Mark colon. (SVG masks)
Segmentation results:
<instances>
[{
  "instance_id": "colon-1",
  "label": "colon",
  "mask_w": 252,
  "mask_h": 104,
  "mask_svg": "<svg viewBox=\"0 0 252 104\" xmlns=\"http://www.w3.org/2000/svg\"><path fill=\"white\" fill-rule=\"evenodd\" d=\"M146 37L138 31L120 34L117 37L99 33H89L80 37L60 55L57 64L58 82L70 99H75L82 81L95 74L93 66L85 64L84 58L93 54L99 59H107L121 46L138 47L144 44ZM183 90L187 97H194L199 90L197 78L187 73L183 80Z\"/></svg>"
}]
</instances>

============================================================

(Action item):
Output every record above exactly as it was given.

(Answer area):
Mark colon. (SVG masks)
Segmentation results:
<instances>
[{
  "instance_id": "colon-1",
  "label": "colon",
  "mask_w": 252,
  "mask_h": 104,
  "mask_svg": "<svg viewBox=\"0 0 252 104\" xmlns=\"http://www.w3.org/2000/svg\"><path fill=\"white\" fill-rule=\"evenodd\" d=\"M146 37L138 31L120 34L117 37L99 33H89L80 37L60 55L57 64L58 82L70 99H75L82 81L95 74L93 66L85 64L84 58L93 54L99 59H107L121 46L138 47L144 44ZM183 90L187 97H194L199 90L197 78L187 73L183 80Z\"/></svg>"
}]
</instances>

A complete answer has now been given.